**** PROVIDED ENTRIES

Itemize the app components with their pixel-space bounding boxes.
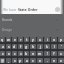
staticText: p: [19, 58, 22, 63]
button[interactable]: k: [44, 44, 50, 49]
staticText: b: [25, 51, 28, 56]
staticText: y: [32, 37, 34, 42]
button[interactable]: c: [30, 58, 36, 63]
button[interactable]: ,: [6, 58, 11, 63]
staticText: State Order: [18, 7, 38, 12]
button[interactable]: ?: [51, 51, 57, 56]
staticText: p: [60, 37, 63, 42]
staticText: j: [40, 44, 41, 49]
staticText: l: [54, 44, 55, 49]
staticText: e: [60, 58, 62, 63]
staticText: t: [26, 37, 28, 42]
button[interactable]: p: [18, 58, 23, 63]
staticText: !: [47, 51, 48, 56]
button[interactable]: n: [30, 51, 36, 56]
button[interactable]: @: [0, 58, 5, 63]
button[interactable]: e: [12, 37, 17, 42]
button[interactable]: v: [18, 51, 23, 56]
button[interactable]: p: [58, 37, 64, 42]
button[interactable]: c: [12, 51, 17, 56]
staticText: ,: [8, 58, 9, 63]
button[interactable]: Brands: [0, 15, 64, 25]
staticText: Brands: [2, 18, 13, 22]
staticText: s: [14, 58, 16, 63]
staticText: n: [32, 51, 35, 56]
staticText: w: [7, 37, 10, 42]
button[interactable]: d: [12, 44, 17, 49]
button[interactable]: Profile: [55, 7, 60, 12]
staticText: s: [8, 44, 10, 49]
staticText: d: [13, 44, 16, 49]
staticText: u: [39, 37, 42, 42]
staticText: ': [61, 44, 62, 49]
button[interactable]: g: [24, 44, 29, 49]
button[interactable]: l: [51, 44, 57, 49]
staticText: a: [2, 44, 4, 49]
staticText: g: [25, 44, 28, 49]
button[interactable]: w: [6, 37, 11, 42]
staticText: x: [60, 51, 62, 56]
staticText: x: [8, 51, 10, 56]
button[interactable]: !: [44, 51, 50, 56]
button[interactable]: y: [30, 37, 36, 42]
button[interactable]: ': [58, 44, 64, 49]
button[interactable]: z: [0, 51, 5, 56]
button[interactable]: n: [51, 58, 57, 63]
button[interactable]: e: [58, 58, 64, 63]
staticText: c: [14, 51, 16, 56]
button[interactable]: r: [18, 37, 23, 42]
staticText: h: [32, 44, 35, 49]
button[interactable]: s: [6, 44, 11, 49]
staticText: @: [1, 58, 5, 63]
staticText: We have: [3, 7, 17, 12]
staticText: v: [20, 51, 22, 56]
staticText: m: [38, 51, 42, 56]
staticText: i: [47, 37, 48, 42]
staticText: k: [46, 44, 48, 49]
staticText: q: [1, 37, 4, 42]
button[interactable]: o: [51, 37, 57, 42]
button[interactable]: a: [0, 44, 5, 49]
button[interactable]: x: [6, 51, 11, 56]
staticText: Design: [2, 28, 13, 32]
button[interactable]: h: [30, 44, 36, 49]
staticText: z: [2, 51, 4, 56]
button[interactable]: .: [44, 58, 50, 63]
button[interactable]: a: [24, 58, 29, 63]
staticText: ?: [53, 51, 55, 56]
button[interactable]: u: [37, 37, 43, 42]
button[interactable]: m: [37, 51, 43, 56]
button[interactable]: b: [24, 51, 29, 56]
button[interactable]: i: [44, 37, 50, 42]
button[interactable]: j: [37, 44, 43, 49]
button[interactable]: Design: [0, 25, 64, 35]
button[interactable]: t: [24, 37, 29, 42]
button[interactable]: s: [12, 58, 17, 63]
staticText: o: [53, 37, 56, 42]
button[interactable]: x: [58, 51, 64, 56]
button[interactable]: f: [18, 44, 23, 49]
staticText: n: [53, 58, 56, 63]
staticText: e: [14, 37, 16, 42]
staticText: a: [26, 58, 28, 63]
staticText: f: [20, 44, 22, 49]
staticText: e: [39, 58, 41, 63]
button[interactable]: q: [0, 37, 5, 42]
staticText: .: [47, 58, 48, 63]
button[interactable]: e: [37, 58, 43, 63]
staticText: c: [32, 58, 34, 63]
staticText: r: [20, 37, 22, 42]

********

Look through the entries above; find each line with the word "Brands" and copy it.

button[interactable]: Brands: [0, 15, 64, 25]
staticText: Brands: [2, 18, 13, 22]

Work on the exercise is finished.